Exercise goal:
Your answer must be the records below repeated word for word, with no pictures in it.

Stored items
____

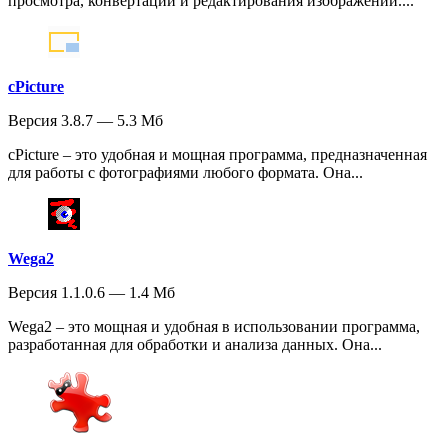
просмотра, конвертации и редактирования изображений....
cPicture
Версия 3.8.7 — 5.3 Мб
cPicture – это удобная и мощная программа, предназначенная
для работы с фотографиями любого формата. Она...
Wega2
Версия 1.1.0.6 — 1.4 Мб
Wega2 – это мощная и удобная в использовании программа,
разработанная для обработки и анализа данных. Она...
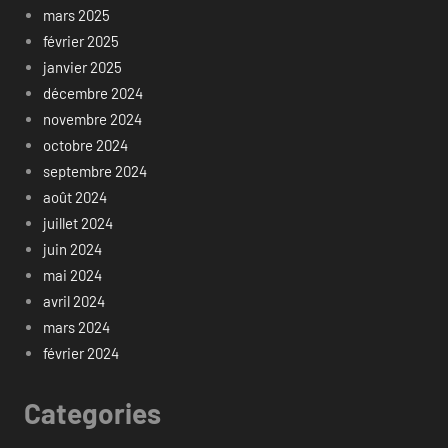
mars 2025
février 2025
janvier 2025
décembre 2024
novembre 2024
octobre 2024
septembre 2024
août 2024
juillet 2024
juin 2024
mai 2024
avril 2024
mars 2024
février 2024
Categories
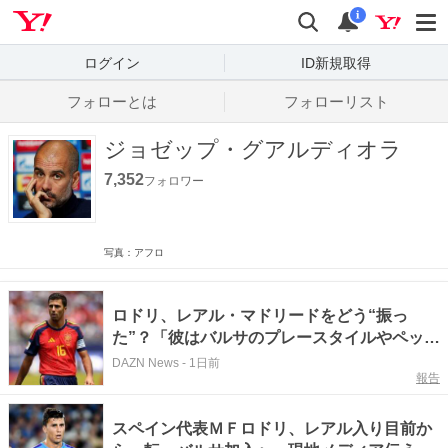
Yahoo! JAPAN
検索
通知数
i
ログイン
ID新規取得
フォローとは
フォローリスト
ジョゼップ・グアルディオラ
7,352
フォロワー
写真：アフロ
ロドリ、レアル・マドリードをどう“振っ
た”？「彼はバルサのプレースタイルやペップ
への思いを語った。これに対してレアル
DAZN News
-
1日前
報告
は…」
スペイン代表ＭＦロドリ、レアル入り目前か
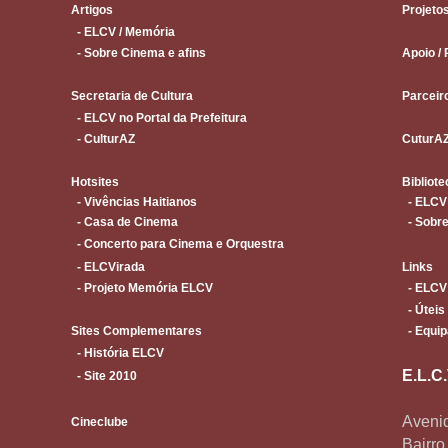
Artigos
Projeto
- ELCV / Memória
- Sobre Cinema e afins
Apoio / 
Secretaria de Cultura
Parceir
- ELCV no Portal da Prefeitura
- CulturAZ
CuturA
Hotsites
Bibliote
- Vivências Haitianos
- ELCV
- Casa de Cinema
- Sobre
- Concerto para Cinema e Orquestra
- ELCVirada
Links
- Projeto Memória ELCV
- ELCV
- Úteis
Sites Complementares
- Equip
- História ELCV
E.L.C
- Site 2010
Avenid
Cineclube
Bairr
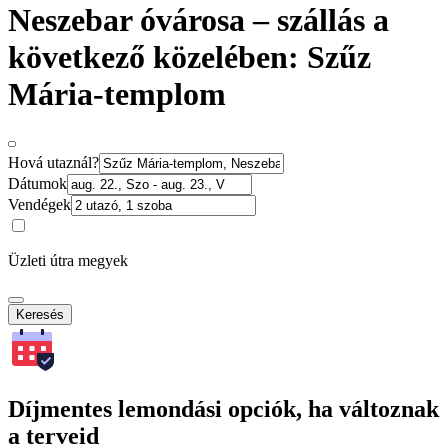
Neszebar óvárosa – szállás a
következő közelében: Szűz
Mária-templom
Hová utaznál?
Dátumok
Vendégek
Üzleti útra megyek
Keresés
Díjmentes lemondási opciók, ha változnak
a terveid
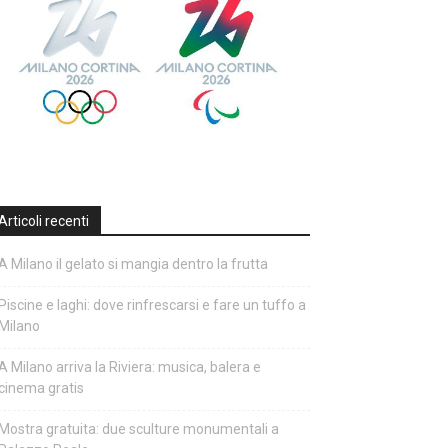
Articoli recenti
A Milano il gelato si mangia dentro la frutta
Piscine e laghi: dove rinfrescarsi e fare un tuffo a
Milano
A Milano arriva la Riviera: musica, balera e
cinema gratis
Mostra gratuita: due sculture monumentali a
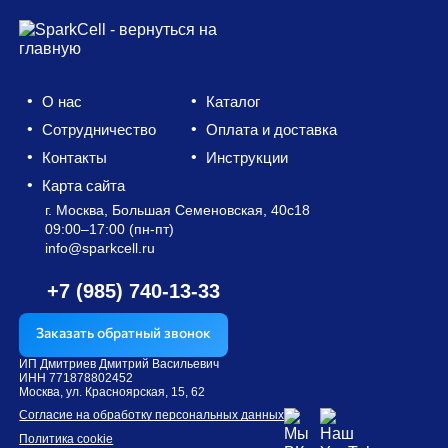
О нас
Каталог
Сотрудничество
Оплата и доставка
Контакты
Инструкции
Карта сайта
г. Москва, Большая Семеновская, 40с18​
09:00–17:00 (пн-пт)
info@sparkcell.ru
+7 (985) 740-13-33
Заказать обратный звонок
ИП Дмитриев Дмитрий Васильевич
ИНН 771878802452
Москва, ул. Красноярская, 15, 62
Согласие на обработку персональных данных
Политика cookie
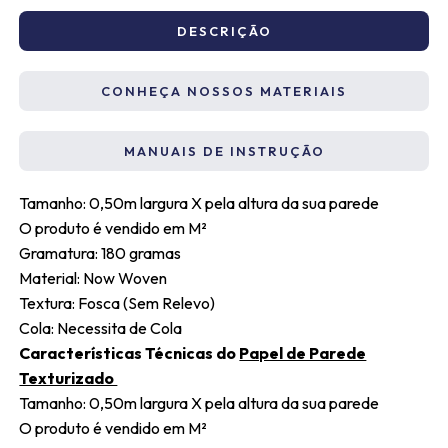
DESCRIÇÃO
CONHEÇA NOSSOS MATERIAIS
MANUAIS DE INSTRUÇÃO
Tamanho: 0,50m largura X pela altura da sua parede
O produto é vendido em M²
Gramatura: 180 gramas
Material: Now Woven
Textura: Fosca (Sem Relevo)
Cola: Necessita de Cola
Características Técnicas do
Papel de Parede
Texturizado
Tamanho: 0,50m largura X pela altura da sua parede
O produto é vendido em M²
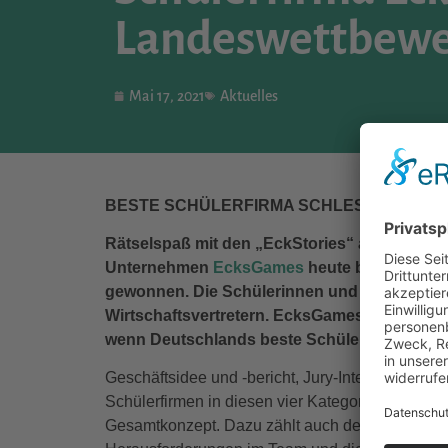
Landeswettbewer
Mai 17, 2021
Aktuelles
BESTE SCHÜLERFIRMA SCHLESWIG-HOLS
Rätselspaß mit den „EckStories“ als Gesells
Unternehmen
EcksGames
heute beim digital
gewonnen. Die Schülerinnen und Schüler übe
Wirtschaftsvertretern. EcksGames wird Schle
wenn Deutschlands beste Schülerfirma gekür
Geschäftsidee und -bericht, Jury-Interview und
Schülerfirmen in diesen vier Kategorien bewert
Gesamtkonzept. Dazu zählt auch der Entwicklun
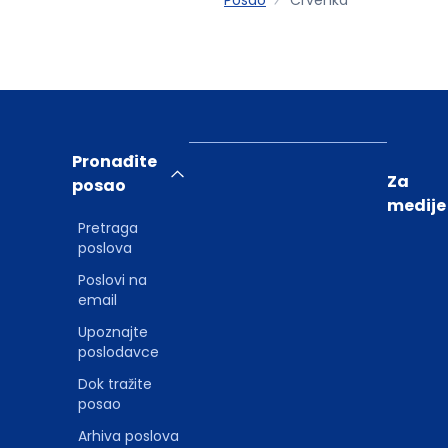
Pronađite
Za
posao
medije
Pretraga
poslova
Poslovi na
email
Upoznajte
poslodavce
Dok tražite
posao
Arhiva poslova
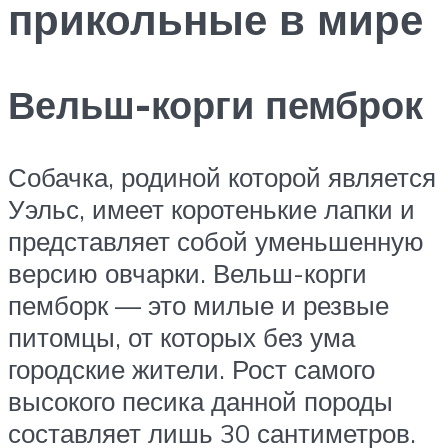
прикольные в мире
Вельш-корги пемброк
Собачка, родиной которой является
Уэльс, имеет коротенькие лапки и
представляет собой уменьшенную
версию овчарки. Вельш-корги
пемборк — это милые и резвые
питомцы, от которых без ума
городские жители. Рост самого
высокого песика данной породы
составляет лишь 30 сантиметров.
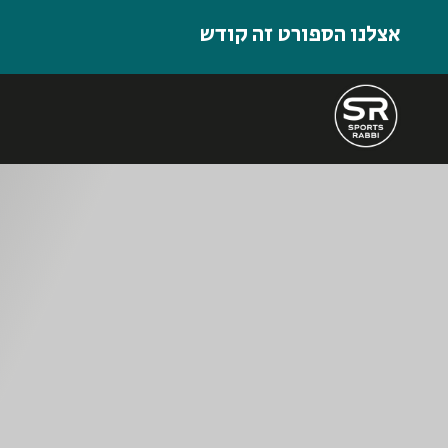
אצלנו הספורט זה קודש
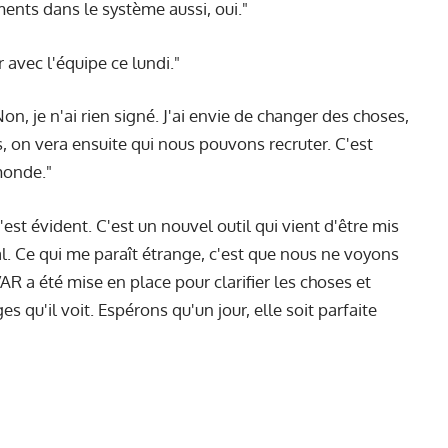
ments dans le système aussi, oui."
r avec l'équipe ce lundi."
Non, je n'ai rien signé. J'ai envie de changer des choses,
s, on vera ensuite qui nous pouvons recruter. C'est
monde."
c'est évident. C'est un nouvel outil qui vient d'être mis
al. Ce qui me paraît étrange, c'est que nous ne voyons
R a été mise en place pour clarifier les choses et
ges qu'il voit. Espérons qu'un jour, elle soit parfaite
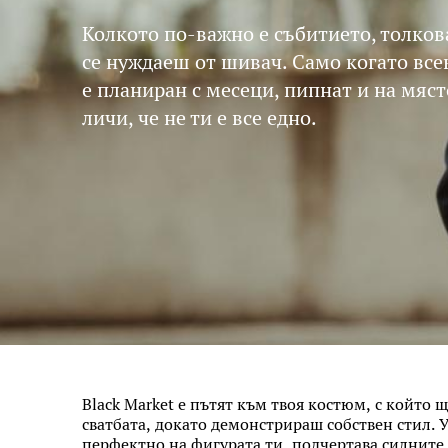
Колкото по-важно е събитието, толков
се нуждаеш от шивач. Само когато все
е планиран с месеци, пипнат и на мяст
личи, че не ти е все едно.
Black Market е пътят към твоя костюм, с който 
сватбата, докато демонстрираш собствен стил. 
перфектно на фигурата ти, подчертава силните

____

Exercise response:
просмотра, конвертации и редактирования изображений....
cPicture
Версия 3.8.7 — 5.3 Мб
cPicture – это удобная и мощная программа, предназначенная
для работы с фотографиями любого формата. Она...
Wega2
Версия 1.1.0.6 — 1.4 Мб
Wega2 – это мощная и удобная в использовании программа,
разработанная для обработки и анализа данных. Она...
mars 2025
février 2025
janvier 2025
décembre 2024
novembre 2024
octobre 2024
septembre 2024
août 2024
juillet 2024
juin 2024
mai 2024
avril 2024
mars 2024
février 2024
Categories
Yahoo! JAPAN
検索
通知数
i
ログイン
ID新規取得
フォローとは
フォローリスト
ジョゼップ・グアルディオラ
7,352
フォロワー
写真：アフロ
ロドリ、レアル・マドリードをどう“振っ
た”？「彼はバルサのプレースタイルやペップ
への思いを語った。これに対してレアル
DAZN News
-
1日前
報告
は…」
スペイン代表ＭＦロドリ、レアル入り目前か
Artigos
Projeto
- ELCV / Memória
- Sobre Cinema e afins
Apoio / 
Secretaria de Cultura
Parceir
- ELCV no Portal da Prefeitura
- CulturAZ
CuturA
Hotsites
Bibliote
- Vivências Haitianos
- ELCV
- Casa de Cinema
- Sobre
- Concerto para Cinema e Orquestra
- ELCVirada
Links
- Projeto Memória ELCV
- ELCV
- Úteis
Sites Complementares
- Equip
- História ELCV
E.L.C
- Site 2010
Avenid
Cineclube
Bairr
Neszebar óvárosa – szállás a
következő közelében: Szűz
Mária-templom
Hová utaznál?
Dátumok
Vendégek
Üzleti útra megyek
Keresés
Díjmentes lemondási opciók, ha változnak
a terveid
Articoli recenti
A Milano il gelato si mangia dentro la frutta
Piscine e laghi: dove rinfrescarsi e fare un tuffo a
Milano
A Milano arriva la Riviera: musica, balera e
cinema gratis
Mostra gratuita: due sculture monumentali a
О нас
Каталог
Сотрудничество
Оплата и доставка
Контакты
Инструкции
Карта сайта
г. Москва, Большая Семеновская, 40с18​
09:00–17:00 (пн-пт)
info@sparkcell.ru
+7 (985) 740-13-33
Заказать обратный звонок
ИП Дмитриев Дмитрий Васильевич
ИНН 771878802452
Москва, ул. Красноярская, 15, 62
Согласие на обработку персональных данных
Политика cookie
DESCRIÇÃO
CONHEÇA NOSSOS MATERIAIS
MANUAIS DE INSTRUÇÃO
Tamanho: 0,50m largura X pela altura da sua parede
O produto é vendido em M²
Gramatura: 180 gramas
Material: Now Woven
Textura: Fosca (Sem Relevo)
Cola: Necessita de Cola
Características Técnicas do
Papel de Parede
Texturizado
Tamanho: 0,50m largura X pela altura da sua parede
O produto é vendido em M²
Landeswettbewer
Mai 17, 2021
Aktuelles
BESTE SCHÜLERFIRMA SCHLESWIG-HOLS
Rätselspaß mit den „EckStories“ als Gesells
Unternehmen
EcksGames
heute beim digital
gewonnen. Die Schülerinnen und Schüler übe
Wirtschaftsvertretern. EcksGames wird Schle
wenn Deutschlands beste Schülerfirma gekür
Geschäftsidee und -bericht, Jury-Interview und
Schülerfirmen in diesen vier Kategorien bewert
Gesamtkonzept. Dazu zählt auch der Entwicklun
Pronađite
Za
posao
medije
Pretraga
poslova
Poslovi na
email
Upoznajte
poslodavce
Dok tražite
posao
Arhiva poslova
прикольные в мире
Вельш-корги пемброк
Собачка, родиной которой является
Уэльс, имеет коротенькие лапки и
представляет собой уменьшенную
версию овчарки. Вельш-корги
пемборк — это милые и резвые
питомцы, от которых без ума
городские жители. Рост самого
высокого песика данной породы
составляет лишь 30 сантиметров.
אצלנו הספורט זה קודש
ments dans le système aussi, oui."
r avec l'équipe ce lundi."
Non, je n'ai rien signé. J'ai envie de changer des choses,
s, on vera ensuite qui nous pouvons recruter. C'est
monde."
c'est évident. C'est un nouvel outil qui vient d'être mis
al. Ce qui me paraît étrange, c'est que nous ne voyons
R a été mise en place pour clarifier les choses et
ges qu'il voit. Espérons qu'un jour, elle soit parfaite
Колкото по-важно е събитието, толков
се нуждаеш от шивач. Само когато все
е планиран с месеци, пипнат и на мяст
личи, че не ти е все едно.
Black Market е пътят към твоя костюм, с който 
сватбата, докато демонстрираш собствен стил. 
перфектно на фигурата ти, подчертава силните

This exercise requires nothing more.